[[ Material for this exercise open ]]

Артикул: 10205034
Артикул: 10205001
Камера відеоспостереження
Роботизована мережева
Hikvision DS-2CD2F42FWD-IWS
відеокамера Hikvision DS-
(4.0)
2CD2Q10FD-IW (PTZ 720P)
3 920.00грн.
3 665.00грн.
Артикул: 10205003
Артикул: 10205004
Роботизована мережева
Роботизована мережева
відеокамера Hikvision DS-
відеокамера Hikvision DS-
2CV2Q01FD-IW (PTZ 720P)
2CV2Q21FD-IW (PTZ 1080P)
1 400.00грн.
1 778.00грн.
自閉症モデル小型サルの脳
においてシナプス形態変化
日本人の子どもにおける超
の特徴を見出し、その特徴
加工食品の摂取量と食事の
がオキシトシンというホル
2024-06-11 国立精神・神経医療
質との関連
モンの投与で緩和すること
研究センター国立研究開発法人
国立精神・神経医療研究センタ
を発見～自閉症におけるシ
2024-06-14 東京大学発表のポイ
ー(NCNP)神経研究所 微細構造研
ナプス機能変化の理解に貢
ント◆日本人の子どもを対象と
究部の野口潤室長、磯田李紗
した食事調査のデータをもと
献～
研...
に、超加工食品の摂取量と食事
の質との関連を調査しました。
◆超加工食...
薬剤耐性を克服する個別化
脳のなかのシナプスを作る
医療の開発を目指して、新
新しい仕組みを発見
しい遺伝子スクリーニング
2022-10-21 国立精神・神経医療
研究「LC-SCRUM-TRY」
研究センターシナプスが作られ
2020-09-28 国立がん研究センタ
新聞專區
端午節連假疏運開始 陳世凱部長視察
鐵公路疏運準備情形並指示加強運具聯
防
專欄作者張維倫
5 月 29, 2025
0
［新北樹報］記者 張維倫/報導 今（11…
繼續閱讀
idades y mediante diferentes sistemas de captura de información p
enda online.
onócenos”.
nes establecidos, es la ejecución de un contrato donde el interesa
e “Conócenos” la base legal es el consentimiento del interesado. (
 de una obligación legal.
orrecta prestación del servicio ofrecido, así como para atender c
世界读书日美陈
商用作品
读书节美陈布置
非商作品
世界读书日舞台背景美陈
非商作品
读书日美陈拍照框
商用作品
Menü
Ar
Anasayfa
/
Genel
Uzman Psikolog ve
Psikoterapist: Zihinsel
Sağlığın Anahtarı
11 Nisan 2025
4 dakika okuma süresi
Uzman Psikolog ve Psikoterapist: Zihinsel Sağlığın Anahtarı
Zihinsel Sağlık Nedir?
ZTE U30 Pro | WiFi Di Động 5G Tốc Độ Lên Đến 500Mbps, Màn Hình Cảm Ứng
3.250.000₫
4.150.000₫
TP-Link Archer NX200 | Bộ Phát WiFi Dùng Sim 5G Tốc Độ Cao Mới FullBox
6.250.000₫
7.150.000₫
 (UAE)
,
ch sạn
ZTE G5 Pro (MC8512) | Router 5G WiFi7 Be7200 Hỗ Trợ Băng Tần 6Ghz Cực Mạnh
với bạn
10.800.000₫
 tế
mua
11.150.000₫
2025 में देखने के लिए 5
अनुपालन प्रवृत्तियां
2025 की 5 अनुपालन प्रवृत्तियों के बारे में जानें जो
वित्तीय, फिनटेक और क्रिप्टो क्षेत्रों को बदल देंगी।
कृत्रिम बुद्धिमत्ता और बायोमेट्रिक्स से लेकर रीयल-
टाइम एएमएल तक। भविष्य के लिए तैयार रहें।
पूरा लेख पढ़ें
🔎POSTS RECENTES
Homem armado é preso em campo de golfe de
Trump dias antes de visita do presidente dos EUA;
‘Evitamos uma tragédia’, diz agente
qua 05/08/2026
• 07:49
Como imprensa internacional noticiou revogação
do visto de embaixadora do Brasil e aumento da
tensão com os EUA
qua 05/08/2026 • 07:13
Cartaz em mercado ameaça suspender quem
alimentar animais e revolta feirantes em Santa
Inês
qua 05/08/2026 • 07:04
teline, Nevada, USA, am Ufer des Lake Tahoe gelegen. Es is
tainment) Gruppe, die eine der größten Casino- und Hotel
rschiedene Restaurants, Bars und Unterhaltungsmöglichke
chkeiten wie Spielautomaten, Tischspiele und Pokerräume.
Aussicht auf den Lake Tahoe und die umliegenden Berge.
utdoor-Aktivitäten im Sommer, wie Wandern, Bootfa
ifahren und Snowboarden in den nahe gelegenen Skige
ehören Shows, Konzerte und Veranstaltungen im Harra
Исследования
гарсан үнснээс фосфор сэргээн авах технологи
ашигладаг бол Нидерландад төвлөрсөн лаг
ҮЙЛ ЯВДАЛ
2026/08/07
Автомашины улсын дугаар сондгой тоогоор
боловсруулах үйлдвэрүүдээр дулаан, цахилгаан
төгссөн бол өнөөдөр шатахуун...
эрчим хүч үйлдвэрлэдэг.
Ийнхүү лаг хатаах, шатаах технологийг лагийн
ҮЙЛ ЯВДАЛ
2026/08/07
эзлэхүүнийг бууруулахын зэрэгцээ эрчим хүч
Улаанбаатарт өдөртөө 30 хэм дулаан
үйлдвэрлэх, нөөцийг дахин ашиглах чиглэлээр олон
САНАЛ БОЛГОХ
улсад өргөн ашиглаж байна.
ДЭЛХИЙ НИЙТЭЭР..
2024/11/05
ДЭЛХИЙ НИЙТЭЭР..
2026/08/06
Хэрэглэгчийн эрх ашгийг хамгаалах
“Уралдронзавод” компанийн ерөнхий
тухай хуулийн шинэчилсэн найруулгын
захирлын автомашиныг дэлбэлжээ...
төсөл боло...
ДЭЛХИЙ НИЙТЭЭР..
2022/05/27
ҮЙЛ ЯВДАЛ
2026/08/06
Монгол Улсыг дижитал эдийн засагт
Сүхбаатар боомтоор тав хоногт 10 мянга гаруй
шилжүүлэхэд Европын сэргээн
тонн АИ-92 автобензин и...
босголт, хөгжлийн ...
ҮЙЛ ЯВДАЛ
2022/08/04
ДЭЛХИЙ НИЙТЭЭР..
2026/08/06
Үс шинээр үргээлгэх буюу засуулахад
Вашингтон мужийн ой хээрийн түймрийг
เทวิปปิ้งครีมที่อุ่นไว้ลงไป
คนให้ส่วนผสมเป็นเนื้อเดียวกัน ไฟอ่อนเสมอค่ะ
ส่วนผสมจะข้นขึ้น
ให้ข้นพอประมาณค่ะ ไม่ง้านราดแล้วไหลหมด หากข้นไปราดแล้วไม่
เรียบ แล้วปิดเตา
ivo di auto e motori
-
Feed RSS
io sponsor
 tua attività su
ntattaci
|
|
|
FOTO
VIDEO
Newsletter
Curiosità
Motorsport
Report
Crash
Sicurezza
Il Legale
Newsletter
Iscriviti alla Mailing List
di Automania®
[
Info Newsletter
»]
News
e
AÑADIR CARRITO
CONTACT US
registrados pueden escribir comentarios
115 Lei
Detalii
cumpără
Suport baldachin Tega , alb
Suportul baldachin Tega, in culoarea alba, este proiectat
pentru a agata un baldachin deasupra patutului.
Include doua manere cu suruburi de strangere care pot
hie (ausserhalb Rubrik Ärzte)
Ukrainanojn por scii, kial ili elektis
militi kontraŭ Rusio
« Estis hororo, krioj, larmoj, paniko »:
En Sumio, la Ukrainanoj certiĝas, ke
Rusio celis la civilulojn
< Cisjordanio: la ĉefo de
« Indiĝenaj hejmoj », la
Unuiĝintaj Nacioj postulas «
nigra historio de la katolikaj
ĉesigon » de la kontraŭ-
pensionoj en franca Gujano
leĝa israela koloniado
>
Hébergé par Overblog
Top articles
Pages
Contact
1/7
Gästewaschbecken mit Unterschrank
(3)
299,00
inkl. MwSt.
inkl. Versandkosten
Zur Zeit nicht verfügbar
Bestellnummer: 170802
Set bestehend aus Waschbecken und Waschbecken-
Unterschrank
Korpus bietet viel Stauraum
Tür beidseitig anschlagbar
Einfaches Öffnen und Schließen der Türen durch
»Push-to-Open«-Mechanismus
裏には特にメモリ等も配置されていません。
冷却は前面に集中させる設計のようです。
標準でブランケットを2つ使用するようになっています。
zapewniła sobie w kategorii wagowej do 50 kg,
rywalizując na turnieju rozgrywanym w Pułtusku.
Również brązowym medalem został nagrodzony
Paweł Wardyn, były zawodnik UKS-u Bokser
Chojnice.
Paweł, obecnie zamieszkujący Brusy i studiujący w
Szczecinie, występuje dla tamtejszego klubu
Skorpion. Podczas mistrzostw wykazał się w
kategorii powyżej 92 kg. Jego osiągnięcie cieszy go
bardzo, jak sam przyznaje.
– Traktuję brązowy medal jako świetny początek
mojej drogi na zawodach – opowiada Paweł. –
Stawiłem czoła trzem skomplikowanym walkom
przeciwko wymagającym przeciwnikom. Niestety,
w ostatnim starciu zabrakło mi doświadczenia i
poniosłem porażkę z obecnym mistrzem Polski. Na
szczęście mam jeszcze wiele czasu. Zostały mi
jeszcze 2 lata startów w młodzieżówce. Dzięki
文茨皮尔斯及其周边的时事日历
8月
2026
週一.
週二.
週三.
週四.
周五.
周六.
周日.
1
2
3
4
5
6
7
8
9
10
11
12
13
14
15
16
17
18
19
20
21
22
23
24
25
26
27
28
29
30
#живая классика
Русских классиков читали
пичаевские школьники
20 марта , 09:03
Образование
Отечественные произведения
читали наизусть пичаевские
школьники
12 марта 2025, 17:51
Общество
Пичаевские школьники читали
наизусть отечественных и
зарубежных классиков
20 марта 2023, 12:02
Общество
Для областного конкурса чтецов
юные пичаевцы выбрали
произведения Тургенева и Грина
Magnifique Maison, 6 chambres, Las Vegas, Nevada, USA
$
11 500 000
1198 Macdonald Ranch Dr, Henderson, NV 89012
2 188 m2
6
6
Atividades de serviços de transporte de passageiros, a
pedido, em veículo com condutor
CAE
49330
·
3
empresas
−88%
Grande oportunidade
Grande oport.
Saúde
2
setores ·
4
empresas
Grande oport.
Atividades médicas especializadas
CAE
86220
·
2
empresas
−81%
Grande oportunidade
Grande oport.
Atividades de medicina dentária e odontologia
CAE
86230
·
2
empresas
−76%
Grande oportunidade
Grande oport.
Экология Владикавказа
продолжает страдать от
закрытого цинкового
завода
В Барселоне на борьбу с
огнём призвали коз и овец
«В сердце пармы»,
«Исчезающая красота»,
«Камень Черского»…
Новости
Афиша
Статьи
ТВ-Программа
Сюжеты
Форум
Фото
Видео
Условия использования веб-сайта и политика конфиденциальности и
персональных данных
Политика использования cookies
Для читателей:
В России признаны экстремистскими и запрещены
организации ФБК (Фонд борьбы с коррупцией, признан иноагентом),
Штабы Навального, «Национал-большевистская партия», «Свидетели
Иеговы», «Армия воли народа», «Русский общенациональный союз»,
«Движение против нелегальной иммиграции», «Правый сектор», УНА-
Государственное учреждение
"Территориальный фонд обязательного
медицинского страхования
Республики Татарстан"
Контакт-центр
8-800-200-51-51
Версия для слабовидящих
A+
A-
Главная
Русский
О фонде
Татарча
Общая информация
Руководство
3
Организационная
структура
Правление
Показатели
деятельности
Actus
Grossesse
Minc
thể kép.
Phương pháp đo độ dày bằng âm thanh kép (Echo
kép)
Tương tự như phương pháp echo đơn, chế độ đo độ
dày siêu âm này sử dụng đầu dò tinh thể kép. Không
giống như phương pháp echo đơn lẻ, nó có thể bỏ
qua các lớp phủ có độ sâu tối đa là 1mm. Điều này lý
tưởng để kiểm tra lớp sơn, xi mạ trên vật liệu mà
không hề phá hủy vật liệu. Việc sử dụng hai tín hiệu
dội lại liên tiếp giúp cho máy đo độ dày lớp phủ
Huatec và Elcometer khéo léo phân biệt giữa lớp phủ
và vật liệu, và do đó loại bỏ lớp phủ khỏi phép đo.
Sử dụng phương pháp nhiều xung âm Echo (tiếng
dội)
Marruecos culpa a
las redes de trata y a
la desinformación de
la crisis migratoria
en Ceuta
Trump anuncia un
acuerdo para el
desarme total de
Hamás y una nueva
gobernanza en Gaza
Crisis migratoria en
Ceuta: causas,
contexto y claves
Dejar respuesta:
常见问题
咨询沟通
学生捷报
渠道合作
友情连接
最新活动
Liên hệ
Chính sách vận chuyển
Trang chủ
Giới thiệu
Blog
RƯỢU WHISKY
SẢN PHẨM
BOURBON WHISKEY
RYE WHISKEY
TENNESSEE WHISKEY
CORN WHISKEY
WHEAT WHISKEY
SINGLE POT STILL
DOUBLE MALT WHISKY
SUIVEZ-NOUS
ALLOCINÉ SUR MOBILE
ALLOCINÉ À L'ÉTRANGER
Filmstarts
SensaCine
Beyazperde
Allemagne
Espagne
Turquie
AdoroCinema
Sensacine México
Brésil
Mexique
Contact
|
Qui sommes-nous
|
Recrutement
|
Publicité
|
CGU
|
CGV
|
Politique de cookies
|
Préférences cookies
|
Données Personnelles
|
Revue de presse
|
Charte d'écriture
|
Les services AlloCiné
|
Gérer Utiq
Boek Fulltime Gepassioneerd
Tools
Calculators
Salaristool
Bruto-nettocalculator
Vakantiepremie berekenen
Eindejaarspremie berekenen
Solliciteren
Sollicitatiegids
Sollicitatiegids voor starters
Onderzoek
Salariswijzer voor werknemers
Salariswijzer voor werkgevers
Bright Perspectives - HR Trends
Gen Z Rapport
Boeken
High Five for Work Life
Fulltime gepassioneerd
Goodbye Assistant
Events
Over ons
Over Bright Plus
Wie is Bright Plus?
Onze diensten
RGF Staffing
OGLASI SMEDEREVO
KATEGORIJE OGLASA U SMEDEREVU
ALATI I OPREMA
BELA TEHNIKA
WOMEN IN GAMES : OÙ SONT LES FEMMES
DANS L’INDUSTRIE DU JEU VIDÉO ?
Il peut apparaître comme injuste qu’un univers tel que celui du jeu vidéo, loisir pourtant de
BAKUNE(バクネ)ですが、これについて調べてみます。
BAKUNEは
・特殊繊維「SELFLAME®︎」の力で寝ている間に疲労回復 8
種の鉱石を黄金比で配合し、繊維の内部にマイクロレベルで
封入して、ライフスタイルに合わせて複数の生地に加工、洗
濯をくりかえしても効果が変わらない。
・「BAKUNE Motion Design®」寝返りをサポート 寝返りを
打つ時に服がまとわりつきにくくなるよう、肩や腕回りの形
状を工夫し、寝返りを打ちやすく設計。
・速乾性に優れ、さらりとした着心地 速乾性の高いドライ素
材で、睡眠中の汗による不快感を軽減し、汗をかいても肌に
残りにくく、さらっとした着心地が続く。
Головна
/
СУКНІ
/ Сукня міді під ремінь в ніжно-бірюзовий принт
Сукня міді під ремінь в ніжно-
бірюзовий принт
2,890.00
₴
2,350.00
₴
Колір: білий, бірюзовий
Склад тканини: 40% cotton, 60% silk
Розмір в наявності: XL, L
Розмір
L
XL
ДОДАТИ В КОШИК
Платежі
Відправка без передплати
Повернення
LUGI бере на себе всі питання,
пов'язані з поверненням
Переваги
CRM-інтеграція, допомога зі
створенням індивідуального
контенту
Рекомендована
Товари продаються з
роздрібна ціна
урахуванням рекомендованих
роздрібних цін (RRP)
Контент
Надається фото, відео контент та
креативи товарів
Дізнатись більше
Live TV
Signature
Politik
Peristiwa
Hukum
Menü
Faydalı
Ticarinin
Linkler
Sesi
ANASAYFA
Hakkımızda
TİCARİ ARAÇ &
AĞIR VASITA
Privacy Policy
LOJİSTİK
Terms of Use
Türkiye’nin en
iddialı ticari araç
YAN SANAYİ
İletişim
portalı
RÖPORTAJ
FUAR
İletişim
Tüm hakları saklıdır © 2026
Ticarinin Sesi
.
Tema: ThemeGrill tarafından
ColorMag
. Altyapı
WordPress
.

[[ Material for this exercise closed ]]

[Problem statement] Locate the word "migratoria" in the data above. Copy every line carrying it.

[Result of the exercise]
la crisis migratoria
Crisis migratoria en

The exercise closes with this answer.